Worked example: Helen Ward’s London business trip
Helen Ward | Director of Commodities, Bristol Metals Ltd
FT Commodities Global Summit, London | 21–23 May 2026
Day 1: Wednesday 21 May
- 07:30 — Depart home, drive to Bristol Temple Meads (allow 40 mins, M32 variable)
- 08:15 — Bristol Temple Meads. LNER advance ticket: 08:40 Bristol–London Paddington. Coach D, seat 34. Ref: LNR7841. Cost: £34.
- 10:45 — Arrive London Paddington. Elizabeth line to Westminster (18 mins). Walk 8 mins to hotel.
- 11:30 — Check in: Park Plaza Westminster Bridge, 200 Westminster Bridge Rd, SE1 7UT. Booking ref: PPW2604. Early check-in pre-confirmed. Tel: 020 7620 7200.
- 13:00 — Lunch with Marcus Tull, Head of Trading, Veritas Commodities. Aqua Shard, Level 31, 31 St Thomas St, SE1 9RY. Booking ref: AS2126. Estimated cost: £65.
- 15:30 — Arrive FT Summit registration, 1 Southbank Place, SE1 9HA. Collect lanyard and materials pack. Conference app: ftlive.app/commodities2026. Wi-Fi: FTSummit_Guest / Pass: CG2026.
- 18:30 — Welcome reception, Terrace Level, same venue. Dress: business casual. End: approx. 20:00.
- 20:15 — Return to hotel. Check restaurant pre-booking or room service.
Day 2: Thursday 22 May
- 08:00 — Breakfast (hotel, charged to room — max HMRC benchmark £10)
- 09:00–17:30 — FT Commodities Summit Day 1. Sessions: see conference app. Helen’s priority sessions: 09:00 Opening Keynote (Hall A); 11:00 European Energy Transition (Hall B); 14:00 Steel & Critical Minerals (Hall A); 16:30 Networking roundtables.
- 17:30–19:00 — Drinks reception, networking.
- 19:30 — Dinner: client evening with Veritas Commodities team. Oxo Tower Restaurant, Barge House St, SE1 9PH. Booking ref: OXO228. Estimated cost: £90 (to be expensed, client entertainment — confirm approver pre-approval obtained).
Day 3: Friday 23 May
- 08:00 — Breakfast, hotel.
- 09:00–13:00 — FT Summit Day 2. Priority: 10:30 Circular Economy panel (Room 4); 12:00 Commodities outlook 2027 (Hall A).
- 12:30 — Check out (luggage stored at concierge).
- 13:30 — Lunch (self-pay, estimated £15).
- 15:00 — London Paddington. LNER: 15:30 to Bristol Temple Meads. Coach C, seat 21. Ref: LNR7842. Cost: £34.

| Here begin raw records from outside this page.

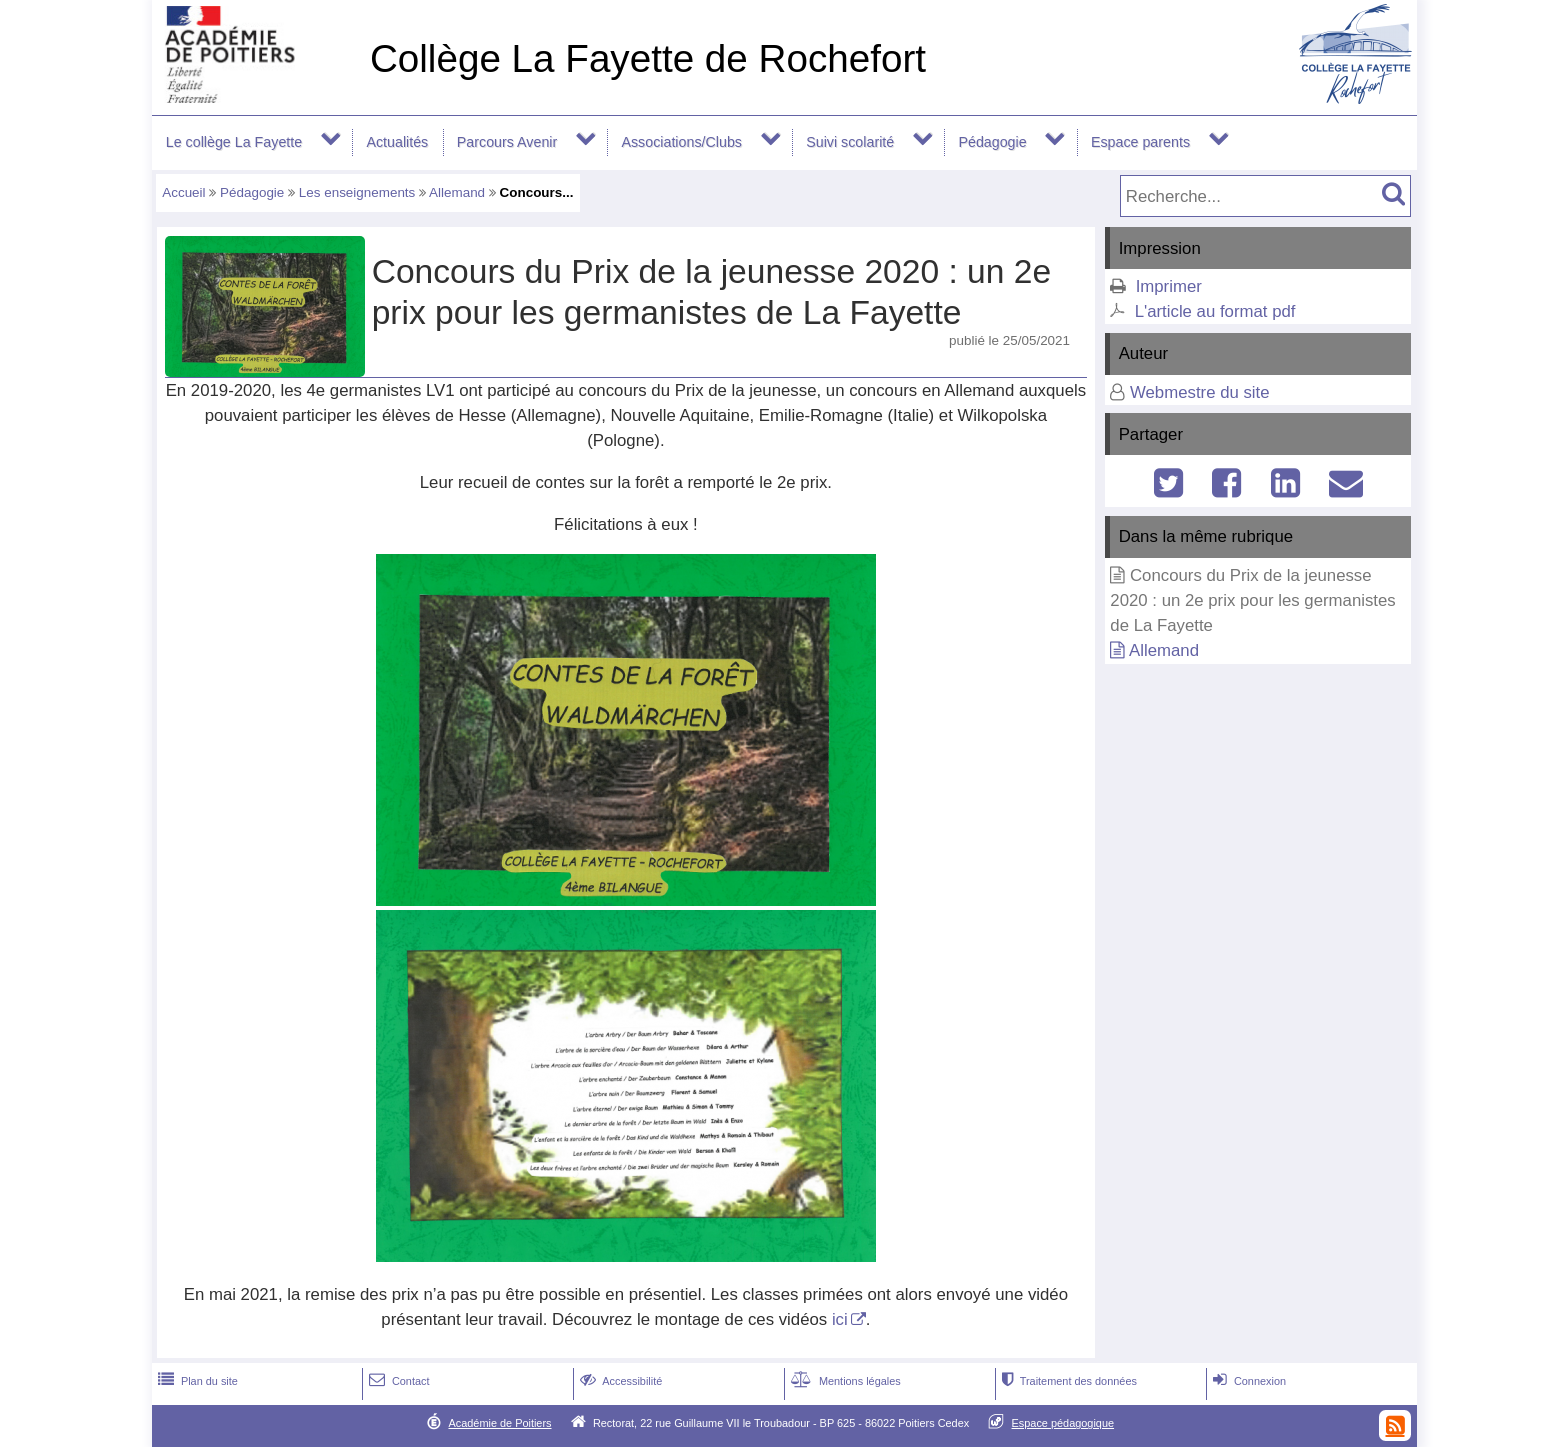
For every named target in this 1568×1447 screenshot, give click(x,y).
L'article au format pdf (1215, 311)
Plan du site (196, 1381)
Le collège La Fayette (234, 142)
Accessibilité (619, 1381)
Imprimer (1169, 286)
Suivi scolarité (850, 142)
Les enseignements (357, 192)
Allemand (457, 192)
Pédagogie (992, 142)
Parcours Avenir (507, 142)
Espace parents (1140, 142)
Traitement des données (1067, 1381)
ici (840, 1319)
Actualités (397, 142)
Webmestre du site (1200, 392)
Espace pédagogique (1063, 1423)
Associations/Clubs (681, 142)
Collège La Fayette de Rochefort (648, 58)
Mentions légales (844, 1381)
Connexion (1247, 1381)
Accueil (183, 192)
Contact (397, 1381)
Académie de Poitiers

- 17:15 — Arrive Bristol. Drive home.
Budget summary:
| Category | Estimated | Actual |
|---|---|---|
| Train (return) | £68 | |
| Hotel (2 nights) | £260 | |
| Meals (3 days) | £120 | |
| Client entertainment | £90 | |
| Incidentals | £20 | |
| Total | £558 |
Total approved: £600. Final actual: £388 — under budget due to conference lunch provision on Day 2.